Так, в труде и учёбе прошёл этот 1936 год. Весной оба студента успешно сдали сессии: Нина перешла на пятый курс, а Борис на второй. На Доске почёта красовалась его фотография, поскольку он был одним из лучших студентов. С его курса из 400 студентов на Доску почёта попали лишь двое — Борис Алёшкин и молоденькая девушка, Лина Кравченко. Нужно заметить, что осенью 1936 года Нина каким-то образом стащила с Доски карточку брата, и с этих пор держала её у себя.
Прошедший учебный год показал Алёшкину, что он выбрал верное направление. Учёба давалась ему легко, он получал знания с большим интересом и уже сейчас, закончив всего только один курс, познакомившись лишь с самыми азами медицины, даже, пожалуй, и не медицины, а лишь основными частями и функциями человеческого организма, он понял, что эта профессия будет ему по душе.
За этот первый год Борис довольно близко сошёлся со многими товарищами по учёбе. Этому способствовал его общительный открытый характер, а также и то, что по знаниям он стал одним из первых не только в группе, но и на потоке. Дружба с ним для многих была полезна. С середины учебного года многие из однокурсников стали пользоваться его конспектами, зарисовками, а при случае и подсказками. Так, между прочим, обстояло дело в течение всех пяти лет учёбы. Со второго семестра Быкова избрали старостой потока, а старостой группы — Алёшкина, эту обязанность он исполнял до окончания института.
Мы уже описали кое-кого из наиболее близких друзей Бориса, стоит упомянуть ещё об одном — Ване Дик, немце с Поволжья. Он был, пожалуй, моложе всех в группе и своими знаниями и старанием мог соперничать с Алёшкиным. К сожалению, с Диком произошло что-то непонятное. Незадолго до весенних экзаменов в начале 1936 года он из института неожиданно исчез. Ходили слухи, что были арестованы его родители, а вместе с ними пострадал и он.
Был ещё один друг, Герасимов, бывший председатель колхоза, почему-то решивший стать врачом. Его выбрали старостой второй группы, на этой почве он и сблизился с Алёшкиным. Герасимов — член партии, невысокий, курчавый, с чёрными волосами, всегда с немного удручённым и озабоченным лицом. Его семья осталась в одной из станиц, где жена работала в колхозе. Занимался он старательно, но мешала недостаточная общая подготовка, и он едва-едва набирал посредственные оценки. Может быть, он и сумел бы выучиться и стать дельным врачом, но в его жизни, как и у многих в эти годы, произошла трагедия. В последние месяцы учёбы на первом курсе во время одной из лекций он был вызван из аудитории и больше в институте не появлялся. Говорили, что работники НКВД арестовали Герасимова, как врага народа.
Всё чаще и чаще возникали разговоры об арестах видных в городе людей, якобы тоже оказавшихся врагами народа. Покончил жизнь самоубийством председатель Краснодарского горсовета. Как мы теперь знаем, наступило время «ежовщины» — оголтелой расправы с лучшими людьми партии, комсомола и советского государства, то, что через много лет получило название «культа личности».

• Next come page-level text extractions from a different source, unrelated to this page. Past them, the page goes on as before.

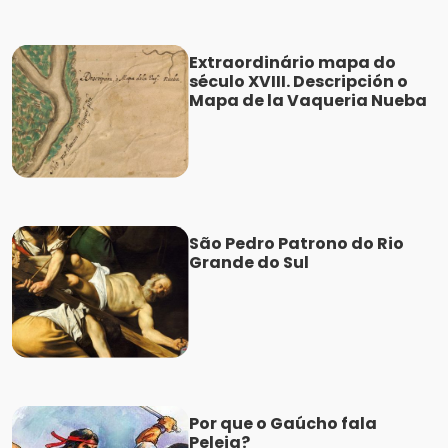
Extraordinário mapa do
século XVIII. Descripción o
Mapa de la Vaqueria Nueba
São Pedro Patrono do Rio
Grande do Sul
Por que o Gaúcho fala
Peleia?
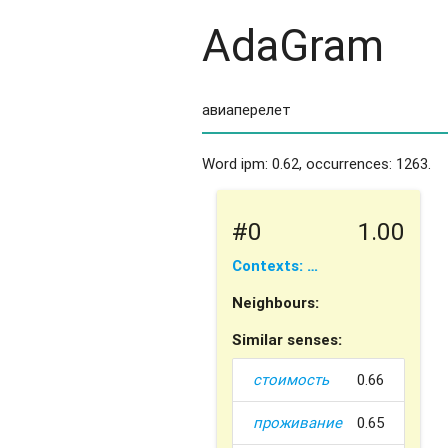
AdaGram
Word ipm: 0.62, occurrences: 1263.
#0
1.00
Contexts: …
Neighbours:
Similar senses:
стоимость
0.66
проживание
0.65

Борис чувствовал, что и у него почва под ногами не очень прочна. Он бы беспокоился и переживал ещё больше, если бы знал своё положение точнее. Лишь по окончании института выяснилось, что один из его «друзей», коммунист Сергеев, видимо, желая выслужиться, написал на него грязный клеветнический донос, в котором обвинял Алёшкина в срыве политзанятий и в политическом разложении студентов. Донос представлял собой грубейшее извращение фактов, но если бы он попал в органы НКВД, то в те времена мог бы послужить если не полным основанием для ареста, то, во всяком случае, поводом немедленного исключения из института. К счастью Бориса, заведующий секретной частью, он же секретарь партячейки института, коммунист Шаповалов учился с ним в одной группе. Он был свидетелем описанных в доносе событий, видел, что факты извращены, и, положив его в дело Алёшкина, дальнейшего хода ему не дал. Так, можно сказать, чудо спасло от краха не только все мечты Бориса, но и его будущее, и будущее его семьи.